Anonymize PII before processing: To safeguard customer privacy and minimize the risk of compliance violations, businesses should implement accurate data minimization measures. This involves removing PII before feeding it into ChatGPT. Data minimization is a requirement of the GDPR whereby companies are meant to collect and use only the necessary PII to accomplish a task.
Furthermore, wherever possible companies should aim to anonymize the data and bring in experts to assess the robustness of the anonymization process for their data, By removing personal identifiers from their data, companies can vastly limit the risk of customer information exposure, while still benefiting from the insights generated by the model.
Regularly review and update data protection policies: It is essential for businesses to maintain up-to-date data protection policies that explicitly address the use of AI models like ChatGPT. These policies should encompass data retention and deletion procedures, data minimization practices, incident response plans, and guidelines for handling customer inquiries or requests related to data privacy. Regular reviews and updates ensure that policies remain aligned with evolving privacy regulations and industry best practices.
By following these steps, businesses can demonstrate their commitment to customer privacy, and mitigate the risks associated with ChatGPT usage.
How important is it for businesses to obtain customer consent before collecting their PII and putting it through ChatGPT?
Obtaining customer consent before collecting their PII and utilizing it with ChatGPT is of utmost importance for businesses, as it is required by a number of data protection regulations worldwide, including the GDPR, which applies to EU citizens regardless of where they are in the world. Failure to comply may result in substantial fines, not to mention reputation damage.
Other select requirements from data protection regulations include:
Right to be forgotten: Data protection regulations also grant users the right to request that all instances of their personally identifiable information be deleted.
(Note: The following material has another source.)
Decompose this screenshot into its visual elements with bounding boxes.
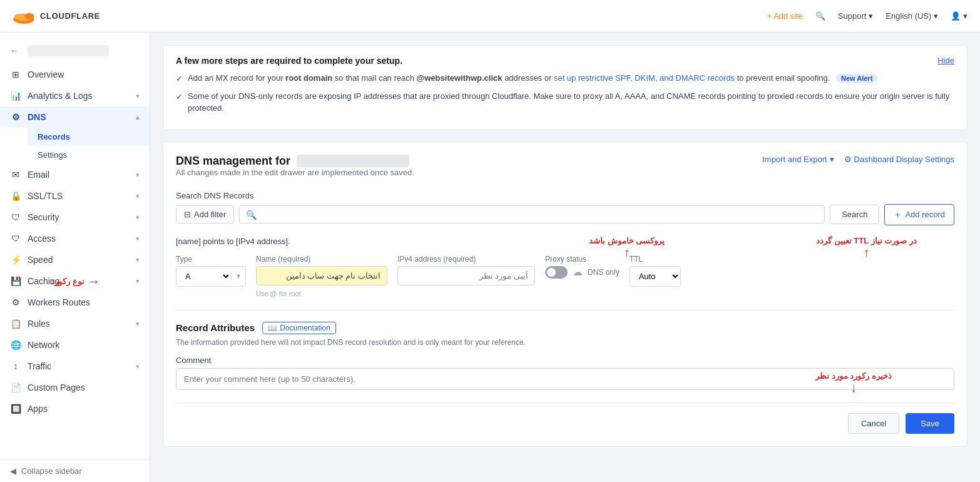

Businesses should be able to promptly and appropriately respond to such requests, which means they need to keep the data within their organizations in order.
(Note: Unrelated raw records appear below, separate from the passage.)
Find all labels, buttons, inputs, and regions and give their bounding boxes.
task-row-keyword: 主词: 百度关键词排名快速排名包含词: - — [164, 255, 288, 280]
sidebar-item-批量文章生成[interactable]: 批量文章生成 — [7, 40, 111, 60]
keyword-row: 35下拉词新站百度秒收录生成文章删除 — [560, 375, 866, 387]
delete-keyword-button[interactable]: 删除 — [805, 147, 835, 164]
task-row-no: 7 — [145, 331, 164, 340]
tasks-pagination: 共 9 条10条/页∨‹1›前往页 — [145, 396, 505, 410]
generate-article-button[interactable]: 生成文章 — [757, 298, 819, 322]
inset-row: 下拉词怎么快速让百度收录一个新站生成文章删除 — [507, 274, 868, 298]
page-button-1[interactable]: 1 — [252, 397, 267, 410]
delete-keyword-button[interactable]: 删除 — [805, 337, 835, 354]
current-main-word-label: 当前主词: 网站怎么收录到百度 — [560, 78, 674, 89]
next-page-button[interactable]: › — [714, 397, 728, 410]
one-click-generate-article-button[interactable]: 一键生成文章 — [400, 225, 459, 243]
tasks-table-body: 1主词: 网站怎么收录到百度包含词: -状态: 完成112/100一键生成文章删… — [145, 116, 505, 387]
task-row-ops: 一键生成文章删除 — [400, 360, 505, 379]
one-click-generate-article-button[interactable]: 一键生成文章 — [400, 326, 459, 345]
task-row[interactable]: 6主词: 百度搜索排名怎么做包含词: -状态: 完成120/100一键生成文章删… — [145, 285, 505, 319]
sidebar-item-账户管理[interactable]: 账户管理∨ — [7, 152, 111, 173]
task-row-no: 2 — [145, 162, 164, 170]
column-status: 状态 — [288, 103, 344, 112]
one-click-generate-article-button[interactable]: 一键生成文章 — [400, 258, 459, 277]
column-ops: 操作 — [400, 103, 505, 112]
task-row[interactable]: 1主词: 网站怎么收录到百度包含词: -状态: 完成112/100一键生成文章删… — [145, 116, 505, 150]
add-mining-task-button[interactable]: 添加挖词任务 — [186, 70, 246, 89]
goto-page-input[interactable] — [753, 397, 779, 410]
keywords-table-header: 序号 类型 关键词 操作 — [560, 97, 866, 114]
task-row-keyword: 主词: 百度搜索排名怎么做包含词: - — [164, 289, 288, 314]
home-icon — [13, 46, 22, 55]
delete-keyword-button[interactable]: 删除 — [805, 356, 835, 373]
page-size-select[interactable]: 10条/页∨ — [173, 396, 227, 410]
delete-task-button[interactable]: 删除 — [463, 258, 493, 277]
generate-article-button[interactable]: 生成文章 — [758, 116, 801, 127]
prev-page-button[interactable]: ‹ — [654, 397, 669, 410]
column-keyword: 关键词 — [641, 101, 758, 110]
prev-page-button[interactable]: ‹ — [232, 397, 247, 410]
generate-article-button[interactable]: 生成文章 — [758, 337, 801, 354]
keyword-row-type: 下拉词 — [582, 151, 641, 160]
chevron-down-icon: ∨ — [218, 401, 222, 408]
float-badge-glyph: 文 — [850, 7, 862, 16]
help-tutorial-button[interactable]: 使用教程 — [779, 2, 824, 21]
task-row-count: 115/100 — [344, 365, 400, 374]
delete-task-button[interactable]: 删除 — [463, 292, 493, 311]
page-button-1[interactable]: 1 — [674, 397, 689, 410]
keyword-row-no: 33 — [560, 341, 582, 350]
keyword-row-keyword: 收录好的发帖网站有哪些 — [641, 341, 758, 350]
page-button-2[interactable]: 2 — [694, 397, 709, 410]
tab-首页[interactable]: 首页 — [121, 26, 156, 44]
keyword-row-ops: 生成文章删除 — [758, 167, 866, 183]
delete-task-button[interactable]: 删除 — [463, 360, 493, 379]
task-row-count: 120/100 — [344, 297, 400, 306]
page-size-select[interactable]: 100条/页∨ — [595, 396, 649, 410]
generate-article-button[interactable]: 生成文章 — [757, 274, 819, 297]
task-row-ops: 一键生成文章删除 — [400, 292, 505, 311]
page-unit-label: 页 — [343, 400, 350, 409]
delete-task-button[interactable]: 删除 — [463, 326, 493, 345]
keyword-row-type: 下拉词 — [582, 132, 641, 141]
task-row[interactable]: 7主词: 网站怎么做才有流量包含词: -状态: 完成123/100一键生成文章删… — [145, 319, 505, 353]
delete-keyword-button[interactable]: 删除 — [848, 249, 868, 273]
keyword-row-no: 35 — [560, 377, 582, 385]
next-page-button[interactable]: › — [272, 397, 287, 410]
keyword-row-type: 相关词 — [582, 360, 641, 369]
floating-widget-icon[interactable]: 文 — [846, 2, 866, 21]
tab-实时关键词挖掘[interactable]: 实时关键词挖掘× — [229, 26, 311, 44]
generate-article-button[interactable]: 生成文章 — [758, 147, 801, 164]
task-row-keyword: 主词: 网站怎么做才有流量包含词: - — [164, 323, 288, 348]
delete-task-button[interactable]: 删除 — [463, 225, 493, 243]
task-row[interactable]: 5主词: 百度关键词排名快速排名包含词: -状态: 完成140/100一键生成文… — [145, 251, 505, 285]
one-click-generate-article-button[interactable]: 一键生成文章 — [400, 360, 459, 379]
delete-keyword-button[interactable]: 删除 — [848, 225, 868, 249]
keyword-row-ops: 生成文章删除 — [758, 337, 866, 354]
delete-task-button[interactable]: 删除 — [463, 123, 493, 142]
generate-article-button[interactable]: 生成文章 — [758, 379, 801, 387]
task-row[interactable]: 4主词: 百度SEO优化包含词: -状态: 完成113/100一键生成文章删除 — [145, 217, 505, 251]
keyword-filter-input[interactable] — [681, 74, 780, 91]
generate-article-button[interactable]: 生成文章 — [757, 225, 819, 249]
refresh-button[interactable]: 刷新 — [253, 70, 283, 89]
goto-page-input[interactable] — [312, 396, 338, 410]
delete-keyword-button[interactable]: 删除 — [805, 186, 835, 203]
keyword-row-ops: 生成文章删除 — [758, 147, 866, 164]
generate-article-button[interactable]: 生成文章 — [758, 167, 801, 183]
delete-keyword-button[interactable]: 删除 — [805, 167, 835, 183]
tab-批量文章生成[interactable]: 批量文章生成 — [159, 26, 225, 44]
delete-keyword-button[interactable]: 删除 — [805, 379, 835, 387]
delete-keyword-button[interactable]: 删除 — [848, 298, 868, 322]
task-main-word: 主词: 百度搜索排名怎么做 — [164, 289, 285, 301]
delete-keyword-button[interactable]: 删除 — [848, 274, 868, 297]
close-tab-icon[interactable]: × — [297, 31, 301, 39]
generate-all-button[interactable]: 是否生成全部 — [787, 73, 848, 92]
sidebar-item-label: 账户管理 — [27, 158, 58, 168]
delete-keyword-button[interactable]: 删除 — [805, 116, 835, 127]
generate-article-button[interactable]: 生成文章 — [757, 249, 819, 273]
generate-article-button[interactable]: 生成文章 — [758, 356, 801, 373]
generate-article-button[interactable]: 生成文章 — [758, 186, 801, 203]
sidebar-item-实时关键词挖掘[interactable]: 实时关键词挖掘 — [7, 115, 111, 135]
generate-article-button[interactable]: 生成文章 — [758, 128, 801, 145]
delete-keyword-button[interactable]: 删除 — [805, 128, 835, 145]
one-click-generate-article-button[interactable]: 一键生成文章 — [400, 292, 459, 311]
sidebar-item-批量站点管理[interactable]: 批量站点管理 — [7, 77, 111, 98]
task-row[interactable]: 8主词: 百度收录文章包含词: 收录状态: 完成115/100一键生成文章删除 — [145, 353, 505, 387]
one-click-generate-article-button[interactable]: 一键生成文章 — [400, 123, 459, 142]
Data minimization: Data protection principles require companies to remove all PII that is unnecessary from the data they collect. Businesses must ensure they have a valid legal basis for collecting and processing specific data, avoiding unnecessary collection of PII and reducing privacy risks.
Pseudonymization or anonymization: Pseudonymization involves replacing identifying information from data with placeholders that can be linked back to the original data, while anonymization ensures that the data cannot be linked back to an individual. Pseudonymizing data where possible is a requirement of the GDPR.
How does using a synthetic PII generator contribute to data privacy when using ChatGPT?
Synthetic PII replaces real personally identifiable information with synthetic personally identifiable information. For example, “Maria went to the store” can become “Anna went to the store.” or “My account number is 894234” can become “My account number is 054274”
It helps in creating more natural looking data to train LLMs on, all the while making it possible to keep the maximum amount of the original context without sacrificing privacy. In addition, if any PII is missed and the PII that was caught is replaced with synthetic data, it becomes very difficult to distinguish between the original data and the fake data.
That said, we have found that replacing PII with markers like [NAME_1], [PHONE_NUMBER_1], etc. also allows to maximize the amount of preserved context and minimize privacy risk without sacrificing the utility of the data at inference time (i.e., upon response to the prompt).